Definition
Special relativity is Einstein's 1905 theory of space, time, and motion, built on two postulates:
- The laws of physics take the same form in every inertial (non-accelerating) reference frame.
- The speed of light in vacuum, c, is the same in every inertial frame, independent of the motion of the source or observer.
From these two assumptions follow time dilation, length contraction, relativity of simultaneity, the relativistic addition of velocities, and the equivalence of mass and energy.
Why it matters
How it works
The starting puzzle was electromagnetism. Maxwell's equations predict electromagnetic waves travelling at speed c, but they do not specify a preferred rest frame. Either Maxwell's equations are wrong, the principle of relativity is wrong, or our intuitions about adding velocities are wrong. The 1887 Michelson–Morley experiment failed to detect Earth's motion through any "luminiferous ether," ruling out the simplest preferred-frame solutions.

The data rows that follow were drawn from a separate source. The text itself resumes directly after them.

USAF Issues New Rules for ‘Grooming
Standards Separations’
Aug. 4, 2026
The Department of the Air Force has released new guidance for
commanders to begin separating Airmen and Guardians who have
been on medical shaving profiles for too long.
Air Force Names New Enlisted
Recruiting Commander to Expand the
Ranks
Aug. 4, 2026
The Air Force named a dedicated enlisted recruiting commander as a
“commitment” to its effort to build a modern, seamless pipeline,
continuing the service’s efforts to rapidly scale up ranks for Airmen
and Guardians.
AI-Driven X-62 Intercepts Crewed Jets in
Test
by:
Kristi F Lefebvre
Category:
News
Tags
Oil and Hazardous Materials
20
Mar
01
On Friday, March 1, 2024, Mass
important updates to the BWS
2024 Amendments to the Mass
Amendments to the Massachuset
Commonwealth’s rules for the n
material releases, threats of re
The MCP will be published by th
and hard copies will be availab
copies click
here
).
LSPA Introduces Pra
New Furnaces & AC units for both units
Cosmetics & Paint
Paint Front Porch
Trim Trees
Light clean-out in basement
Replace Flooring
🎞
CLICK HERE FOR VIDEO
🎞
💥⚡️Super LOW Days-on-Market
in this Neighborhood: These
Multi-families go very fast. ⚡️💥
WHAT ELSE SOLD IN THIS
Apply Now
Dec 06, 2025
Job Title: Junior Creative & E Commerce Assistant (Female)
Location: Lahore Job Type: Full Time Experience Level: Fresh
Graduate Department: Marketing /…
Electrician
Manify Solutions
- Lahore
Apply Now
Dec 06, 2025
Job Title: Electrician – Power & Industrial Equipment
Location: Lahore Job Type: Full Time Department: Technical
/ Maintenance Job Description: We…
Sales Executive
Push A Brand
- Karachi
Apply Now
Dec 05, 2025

Einstein chose the third option. If c is the same in every inertial frame, then the Galilean transformation (t' = t, x' = x − vt) cannot be right — it would give different values of c to different observers. The correct transformation must mix time and space. The result is the Lorentz transformation:
t' = γ (t − vx/c²)
x' = γ (x − v t)
γ = 1 / √(1 − v²/c²)
The factor γ approaches 1 at low speeds (Newtonian limit) and diverges as v → c. From it follow the textbook consequences:
- Time dilation: a clock moving with velocity v ticks slower by a factor γ relative to a stationary clock. Confirmed in muon lifetimes, atomic-clock flights (Hafele–Keating, 1971), and routinely in GPS satellites.
- Length contraction: a moving rod is shorter along its direction of motion by a factor 1/γ.
- Relativity of simultaneity: two events that occur at the same time in one frame generally do not in another, unless they occur at the same location.
- Mass–energy equivalence: a body has rest energy
E₀ = mc²; total relativistic energy isE = γmc².
Special relativity is special because it is restricted to inertial frames — no acceleration, no gravity. Generalising it to include those was the work of the next decade, culminating in the 1915 general theory of relativity.